No word on the street about the helicopter sale—not from anyone aboveground. I’m not fool enough to contact my lawyer directly. Hell, I don’t even know the guy’s name. Dad set up everything with these people. It was all double blind, while I was in the joint. I can get to my safe deposit box tomorrow, if the money’s still there, if Hartman hasn’t gotten to the Fixer yet. But that’ll take time and I need tonight for more important moves. The seventy-five grand in the trunk of my car will have to do me, plus my walking-around money. It’ll be enough.
Jayne Jenison now.
The lady in black.
There’s a lot on her, but I have to look real hard. I find an old e-mail account drifting in the breeze, but she did a Sarah Palin on it a long time ago. Everything important erased. Some clues, though. The names of a few companies, a few senators. Nothing unusual for a private citizen who lobbies against gun control.

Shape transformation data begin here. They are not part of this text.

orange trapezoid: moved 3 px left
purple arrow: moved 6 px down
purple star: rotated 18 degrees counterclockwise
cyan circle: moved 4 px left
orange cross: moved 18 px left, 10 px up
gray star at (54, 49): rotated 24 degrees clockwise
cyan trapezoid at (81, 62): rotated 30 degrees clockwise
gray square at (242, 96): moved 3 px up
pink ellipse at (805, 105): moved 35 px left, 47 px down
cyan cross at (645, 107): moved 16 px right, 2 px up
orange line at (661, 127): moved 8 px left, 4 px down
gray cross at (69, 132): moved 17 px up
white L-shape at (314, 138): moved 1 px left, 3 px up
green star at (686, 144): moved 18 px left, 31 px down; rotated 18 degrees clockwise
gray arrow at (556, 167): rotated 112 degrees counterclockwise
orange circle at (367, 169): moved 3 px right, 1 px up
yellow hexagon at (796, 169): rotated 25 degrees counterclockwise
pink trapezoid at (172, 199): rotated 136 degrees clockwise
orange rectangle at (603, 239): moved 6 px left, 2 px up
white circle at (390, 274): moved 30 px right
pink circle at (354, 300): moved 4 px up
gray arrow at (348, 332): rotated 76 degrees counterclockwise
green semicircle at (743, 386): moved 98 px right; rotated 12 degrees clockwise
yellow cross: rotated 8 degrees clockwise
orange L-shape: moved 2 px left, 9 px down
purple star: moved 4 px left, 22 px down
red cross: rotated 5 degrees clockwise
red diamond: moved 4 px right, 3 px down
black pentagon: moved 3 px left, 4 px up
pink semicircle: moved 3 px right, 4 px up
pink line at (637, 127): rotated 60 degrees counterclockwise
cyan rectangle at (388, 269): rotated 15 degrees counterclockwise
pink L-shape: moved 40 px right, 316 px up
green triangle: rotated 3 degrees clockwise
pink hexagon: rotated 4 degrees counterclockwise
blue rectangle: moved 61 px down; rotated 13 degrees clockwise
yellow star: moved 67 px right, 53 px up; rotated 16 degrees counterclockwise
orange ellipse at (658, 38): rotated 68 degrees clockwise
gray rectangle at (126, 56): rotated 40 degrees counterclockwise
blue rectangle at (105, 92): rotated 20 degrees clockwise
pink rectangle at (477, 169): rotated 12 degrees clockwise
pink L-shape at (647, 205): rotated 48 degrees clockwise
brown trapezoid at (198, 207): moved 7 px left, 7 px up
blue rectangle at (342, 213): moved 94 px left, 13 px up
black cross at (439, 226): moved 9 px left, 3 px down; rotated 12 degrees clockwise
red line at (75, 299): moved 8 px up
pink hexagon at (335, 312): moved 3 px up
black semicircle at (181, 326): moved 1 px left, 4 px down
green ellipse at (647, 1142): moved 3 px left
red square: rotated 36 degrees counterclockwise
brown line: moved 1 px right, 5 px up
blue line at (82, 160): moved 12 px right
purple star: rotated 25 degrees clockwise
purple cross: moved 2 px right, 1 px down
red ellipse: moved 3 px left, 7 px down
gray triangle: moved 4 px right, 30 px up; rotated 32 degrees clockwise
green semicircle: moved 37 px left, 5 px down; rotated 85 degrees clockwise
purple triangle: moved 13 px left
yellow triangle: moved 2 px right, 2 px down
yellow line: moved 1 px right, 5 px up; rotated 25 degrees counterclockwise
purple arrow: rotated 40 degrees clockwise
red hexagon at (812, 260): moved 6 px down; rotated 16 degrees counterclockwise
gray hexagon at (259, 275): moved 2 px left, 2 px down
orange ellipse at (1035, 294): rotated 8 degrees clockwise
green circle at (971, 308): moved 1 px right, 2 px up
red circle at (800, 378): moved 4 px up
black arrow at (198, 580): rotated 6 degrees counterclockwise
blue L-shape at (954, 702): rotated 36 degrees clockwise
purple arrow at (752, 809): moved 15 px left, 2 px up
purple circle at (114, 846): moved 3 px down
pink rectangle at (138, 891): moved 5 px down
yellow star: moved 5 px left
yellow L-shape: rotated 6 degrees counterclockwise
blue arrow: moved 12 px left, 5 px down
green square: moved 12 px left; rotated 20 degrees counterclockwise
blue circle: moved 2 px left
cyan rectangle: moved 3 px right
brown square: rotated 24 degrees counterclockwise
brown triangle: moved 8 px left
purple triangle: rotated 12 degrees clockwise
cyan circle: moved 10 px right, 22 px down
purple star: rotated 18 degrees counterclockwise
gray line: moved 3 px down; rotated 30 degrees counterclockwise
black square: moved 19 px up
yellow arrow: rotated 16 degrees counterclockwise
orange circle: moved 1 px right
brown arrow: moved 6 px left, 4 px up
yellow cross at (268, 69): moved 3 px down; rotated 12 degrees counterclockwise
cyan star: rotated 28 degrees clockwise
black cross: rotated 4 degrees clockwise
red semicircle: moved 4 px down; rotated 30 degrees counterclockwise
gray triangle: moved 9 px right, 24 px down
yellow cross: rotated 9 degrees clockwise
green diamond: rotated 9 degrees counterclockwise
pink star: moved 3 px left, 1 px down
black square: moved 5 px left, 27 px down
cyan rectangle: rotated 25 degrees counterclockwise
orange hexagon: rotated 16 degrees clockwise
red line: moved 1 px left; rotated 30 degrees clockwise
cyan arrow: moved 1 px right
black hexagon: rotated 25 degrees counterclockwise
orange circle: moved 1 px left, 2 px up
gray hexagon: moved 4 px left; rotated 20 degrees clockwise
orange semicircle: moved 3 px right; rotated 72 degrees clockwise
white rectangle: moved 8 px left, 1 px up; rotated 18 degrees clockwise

But she had me going after Cheyenne Mountain, man. This one’s got her finger on the triggers of much bigger guns. What the hell is she up to?
Who is she really working for?
I talk to my wireheads again. I have important questions, and now I’ve got cash to pay for the answers. The money brings them all running this time.
I get back in my secure chat room with six major players who know their way around government contracting and security. One of them is a guy who used to build guidance systems for nuclear warheads. Another guy had a hand in the 2000 presidential election. I tell them all what I’m looking for. I give them names. They name their prices. I say okay. It has to be cash, night deposits, but they know I’m good for it.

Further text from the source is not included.